On Teaching Writing

If all goes well, I will be teaching a course in writing in spring 2014. Through some self-promoting and hustling what I can offer as a writer, I got the go ahead from an administrator. If there are enough registrants for the course, it is on. So I have been giving it a good deal of thought, looking through old workshop formats I had conducted many years ago; exercises I have used in these workshops; essays I might use as formats or models for writing, et al. The prior post on this log, Why I Write, was an attempt to clear my throat as to what I want to accomplish with any workshop. And I will tinker with that blog as new thoughts arise.

The OLLI program is for retirees or semi-retires from 55 and up. I sat in for two sessions in two different courses on writing and was disenchanted with the teaching, structure and philosophy. My intended workshop would be geared to help individuals to express themselves, seek clarity if not awareness, and would be rooted in feelings as well as intellect. I was bored and stultified with what I had experienced and withdrew from both classes. The instructors were not really writers in my eyes. The less said the better.

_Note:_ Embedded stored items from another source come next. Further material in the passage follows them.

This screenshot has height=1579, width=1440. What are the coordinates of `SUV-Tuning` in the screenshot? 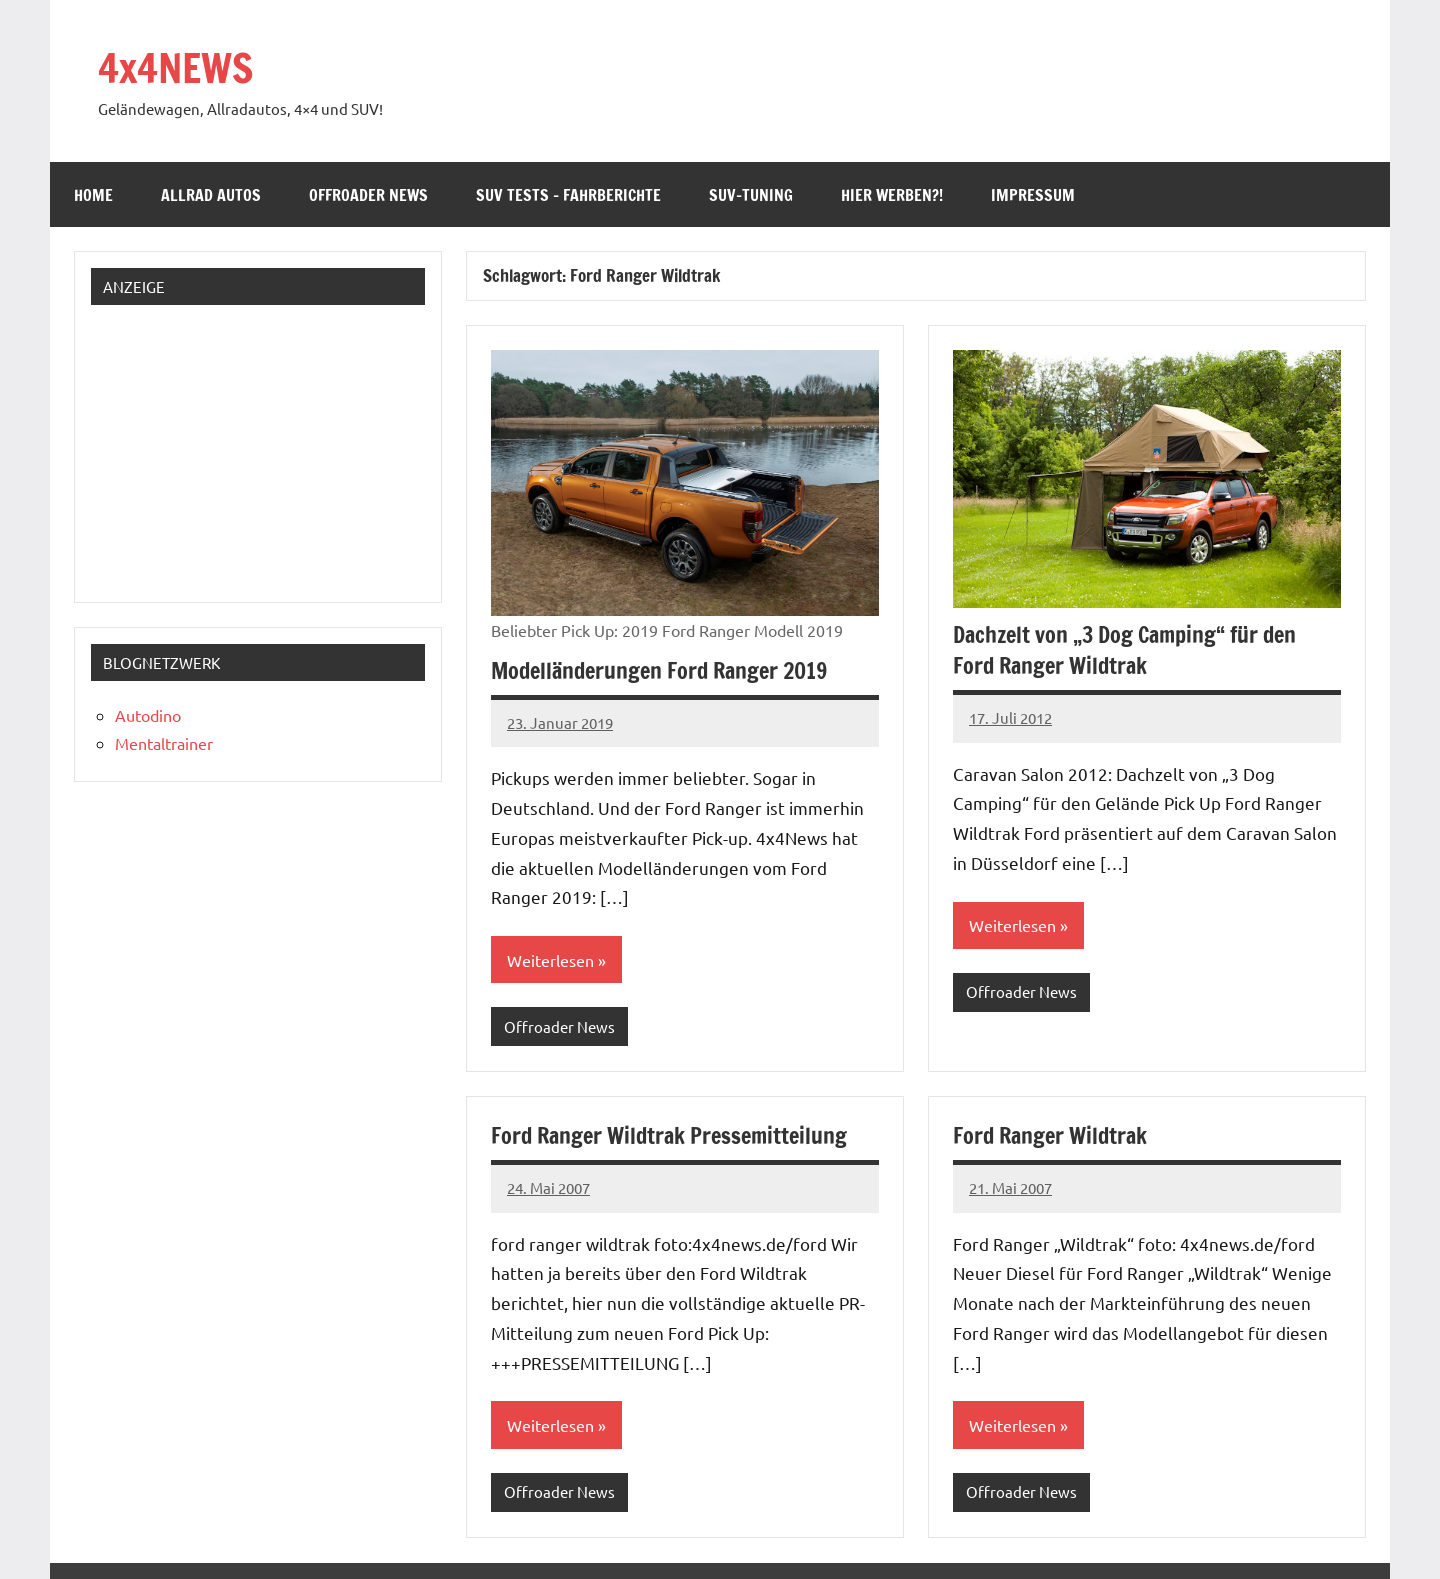 It's located at (751, 195).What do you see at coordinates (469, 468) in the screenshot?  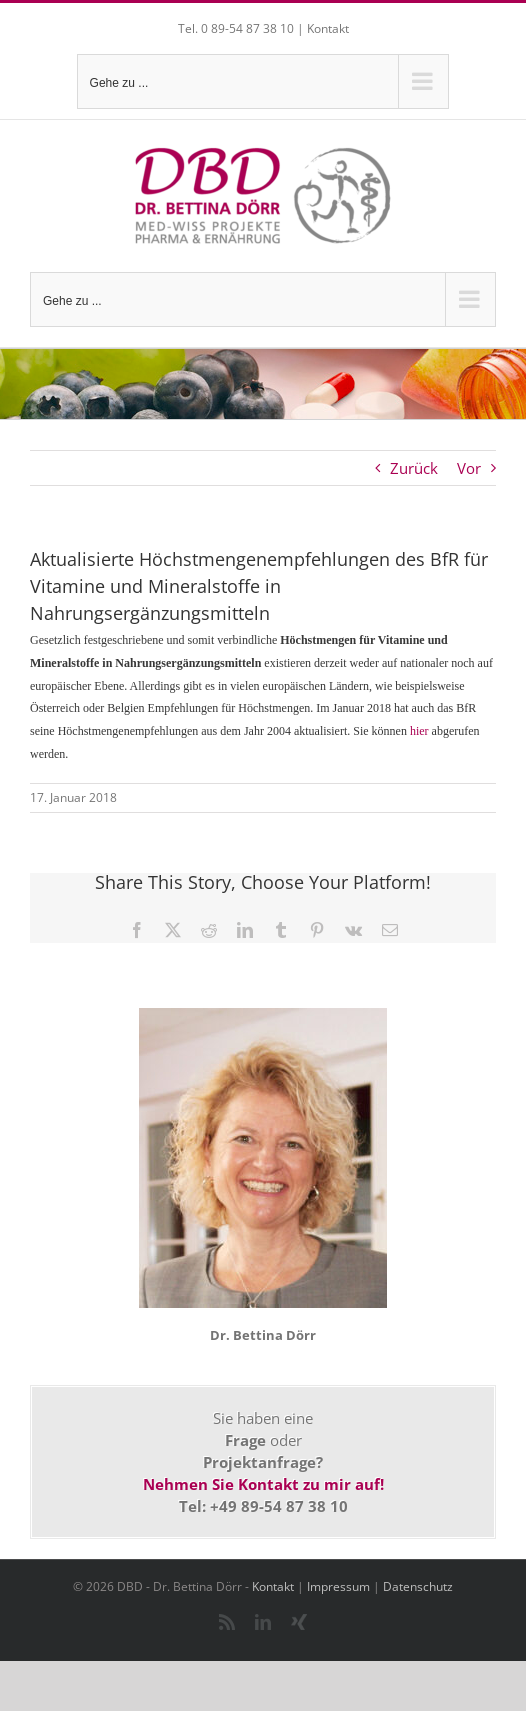 I see `Vor` at bounding box center [469, 468].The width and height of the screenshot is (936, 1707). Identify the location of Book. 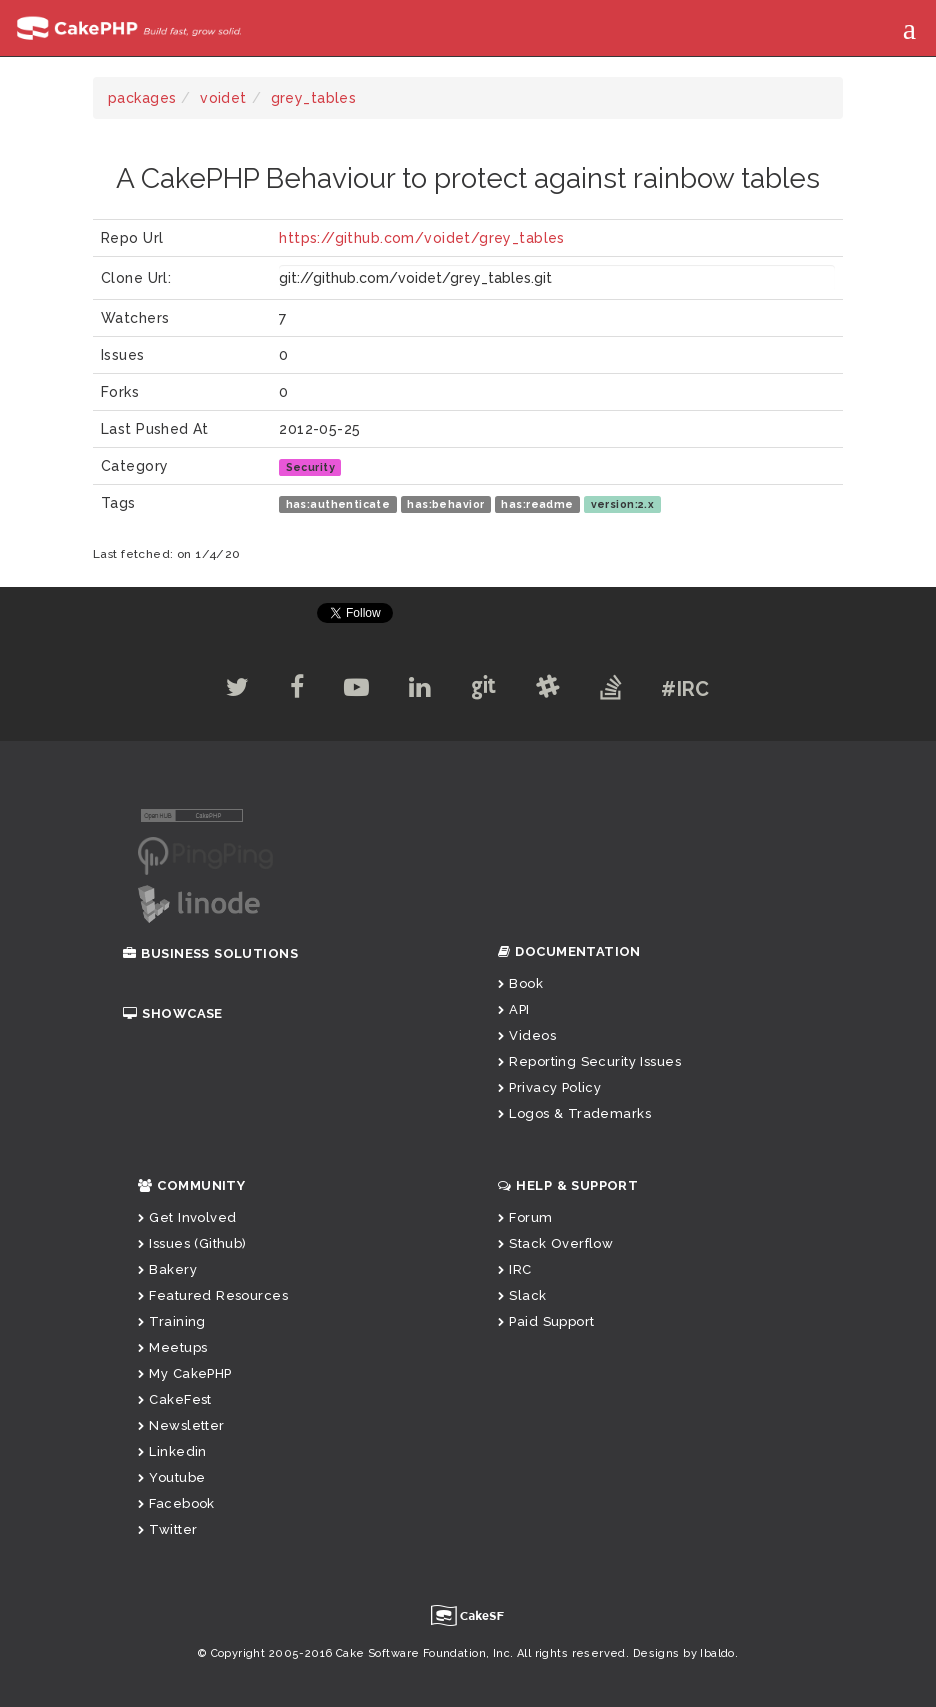
(520, 983).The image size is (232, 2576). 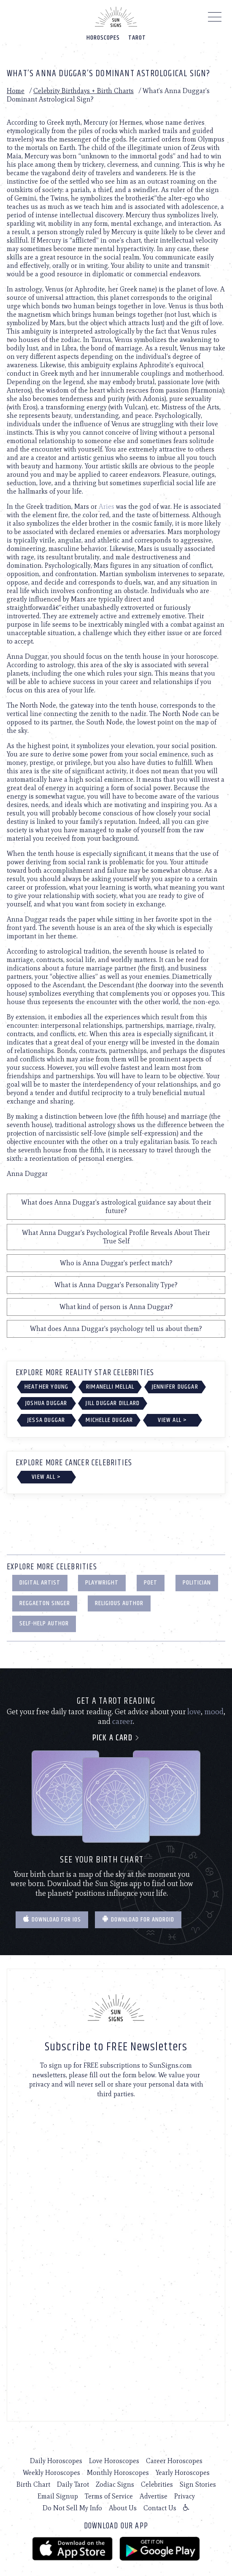 What do you see at coordinates (137, 37) in the screenshot?
I see `Tarot` at bounding box center [137, 37].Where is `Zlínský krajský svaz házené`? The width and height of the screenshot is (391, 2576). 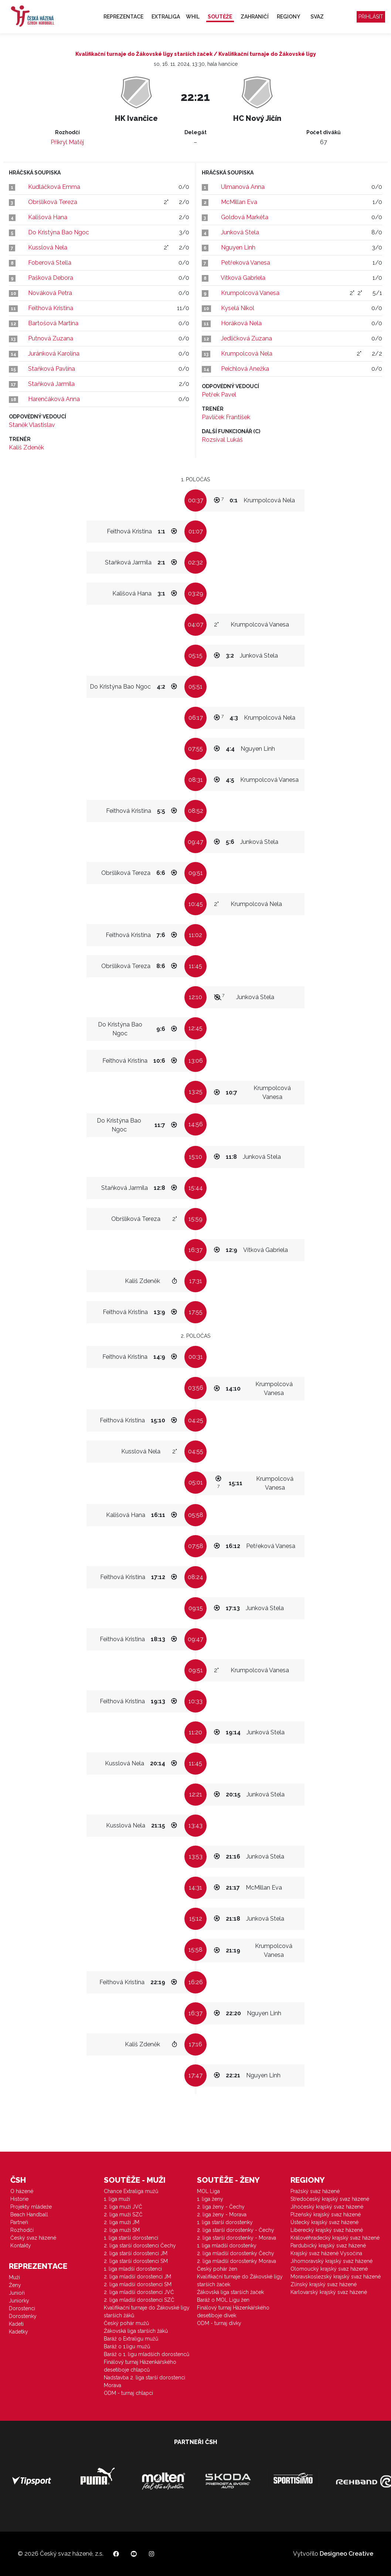 Zlínský krajský svaz házené is located at coordinates (323, 2284).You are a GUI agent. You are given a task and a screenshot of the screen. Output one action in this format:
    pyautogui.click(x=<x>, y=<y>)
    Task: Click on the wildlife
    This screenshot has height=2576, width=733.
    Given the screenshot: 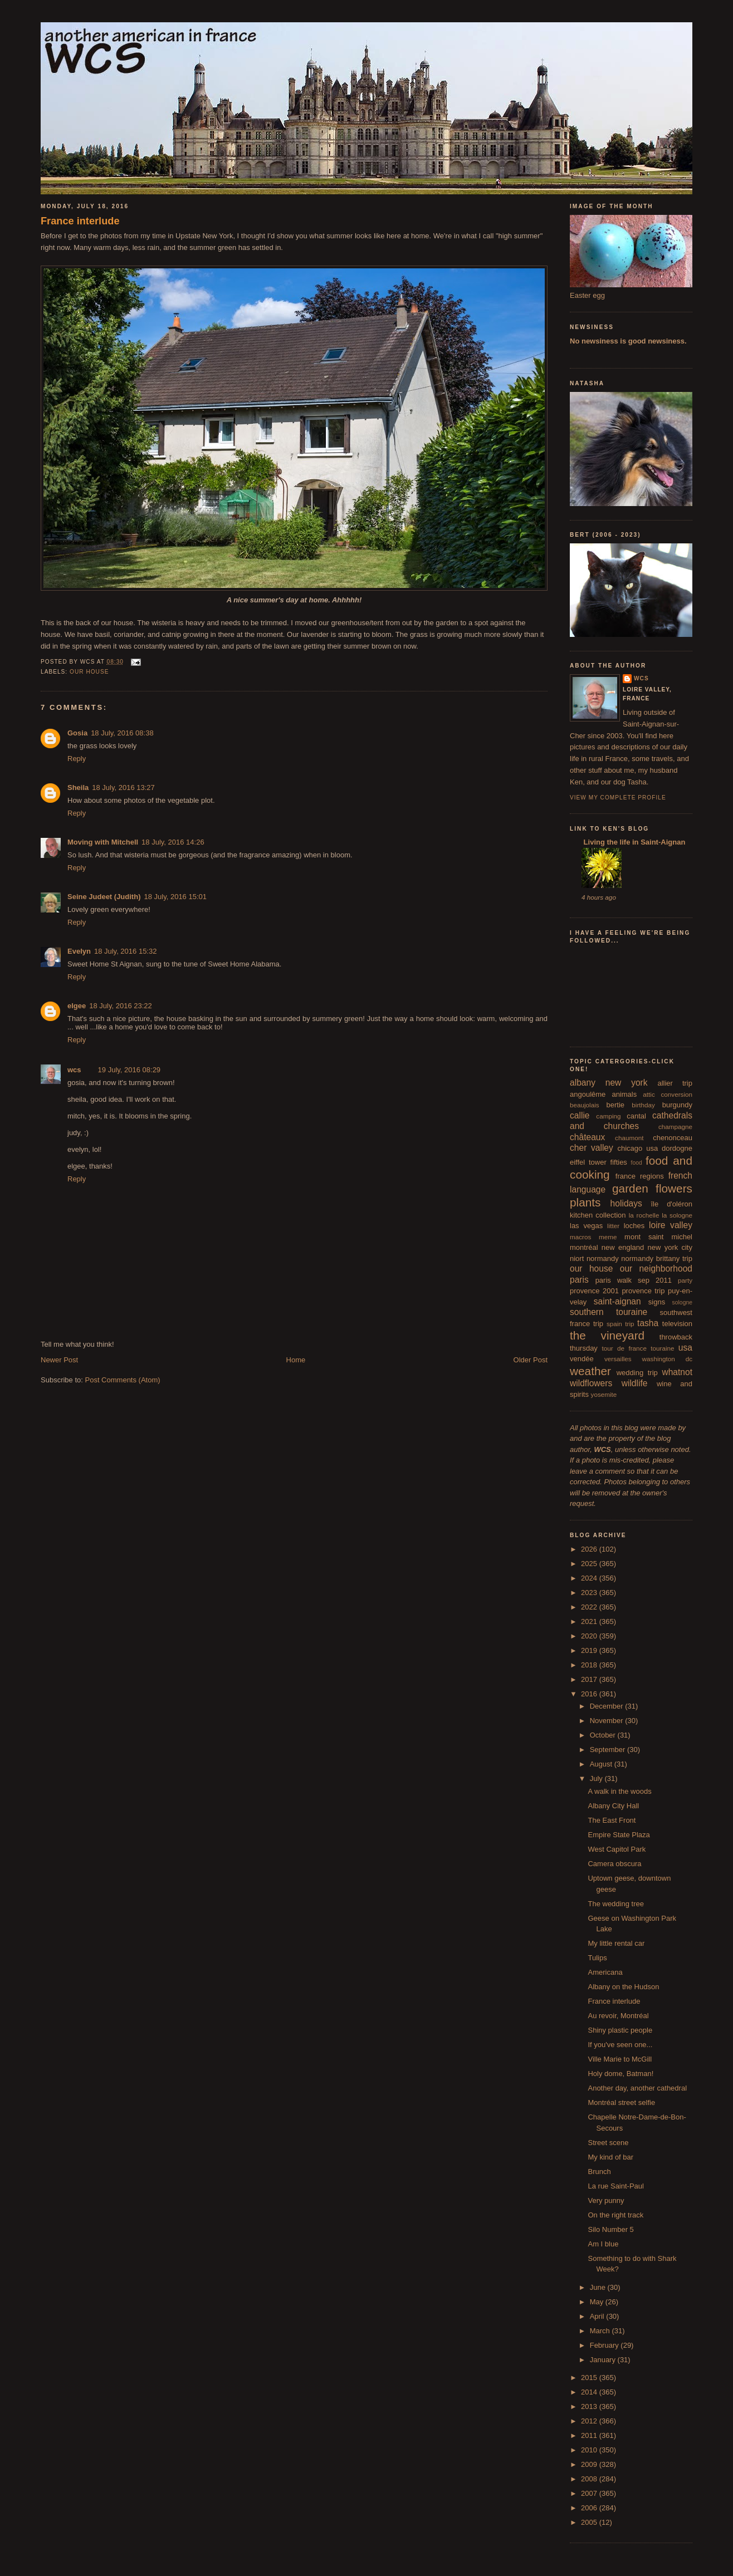 What is the action you would take?
    pyautogui.click(x=635, y=1383)
     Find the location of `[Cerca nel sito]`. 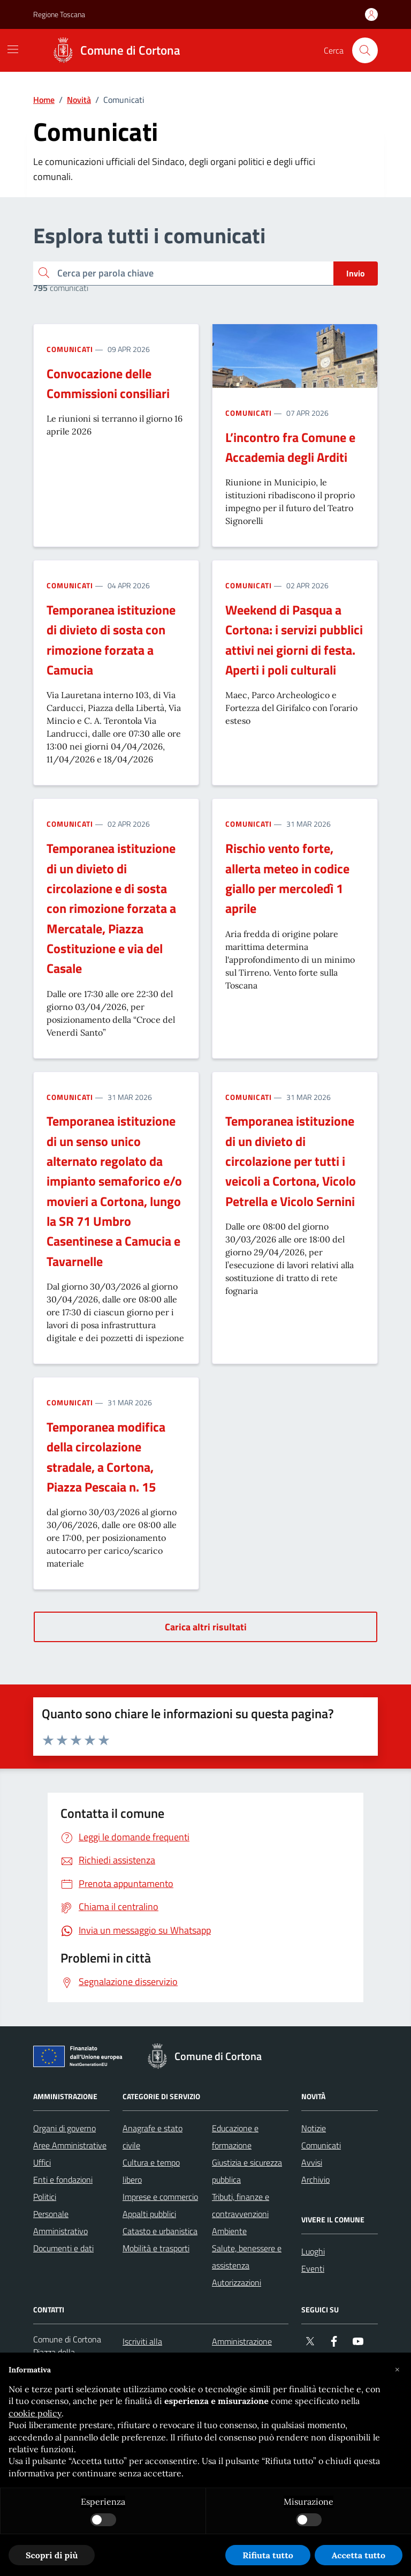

The essential difficulty here with many of these instructors, I assume, is that they have no experience in teaching. Lecture is the weakest part of teaching unless you can do stand up well. The other problem here is that some if not all of the courses are much too long, which is especially onerous if you are teaching writing. And one course I was in fed into the neediness of people who just want to read their work without critique. The other course was a mélange, and rudderless. Good intentions do not a writing course make.

I also sensed that some individuals just wanted to ventilate without any criticism at all. I may be just blowin in the wind in the belief that students might want to learn the craft and the seriousness of purpose it requires. I may be offering something that might involve much more than they are getting in these two writing courses. I will find out, and if I cannot relate to their needs, so be it.

After decades of writing I really don’t know how to present this course. I sense, rather, the way I want to go, is to work on questions of feeling, of expressing oneself, leaving grammar, syntax, style and all the rest out of it for quite some time. I’d rather motivate and encourage which I believe I am good at. I really don’t know how to go about teaching writing. I do know what is bad teaching about writing which I experienced at OLLI.

I recall an experience I had with another English teacher decades ago. We were talking about teaching an idea or concept and he volunteered that he liked to take parts and pieces and synthesize them for his students, bring them together, conceptualize. I said that I preferred to throw an idea into the air and see what happened, not concerned in arriving at a final question or principle. For me the excitement was in observing what was before me, like a firework display. I could handle the discomfort, the dissonance and I was not in a hurry to reach conclusions, for it was much too much fun to be amid the confusion.

So in my possible workshop I would throw a lot of things at the class, see where it goes, think on my feet, be me, in short. All the while the latent drumbeat would be to get them to produce, to feel, to think, to become somewhat inwardly free, to resist the shoulds and oughts about writing, to work on helping them to decondition themselves, at least for a little while. It is no secret that to fly as an instructor, to soar in the classroom is to have been grounded in that subject.

The core truth of the course is to be free.

I would ask that they all read Krishnamurti’s Think on These Things. I would not teach the book but cite one or two passages, here and there, the hope being that they might draw something from his writings and apply it in class or in their writings. In other words I would throw a lot of things at them:  movies; books; plays; psychology and sociology; Rosebud; I would give to them the workings of my mind for them to consider and respond to; my biases; my prejudices; why this short story is fabulous and this not so; I want to create tumult and turmoil at least for ninety minutes. I want to Jerry Lewis them.

The semester has ten sessions to it and presently the classes are about two and a half hours, much too long unless it is pottery or painting. I am concerned about the amount of preparation required and how to sustain interest through variety and diversification. A lot of work has to be done in class as homework is not assigned as a policy so that students would be free of all the appurtenances of grades, attendance, et al which I fine rewarding. At this early time I am sketching in ideas of what to present and how to present it which is no easy task. It is not in my nature to “wing” all this or to pass the time by by having students read this or that to fill up time. Reading one’s work is essential but I don’t want to use this as filler. Consequently I keep asking the gnawing questions of what I want to teach and how to go about that with some craft.

I also fully recognize that the course is me. Every teacher’s course is about the teacher. The old cliché is that you remember the teacher and not what he taught and that is the way it should be. It is in the relationship, as it is in psychotherapy, that learning is created. I will give fully of who I am and that is not a problem for me. I have a strong self. It is through this self I hope to teach my writing course.

I know I have more to say but I’ll stop here.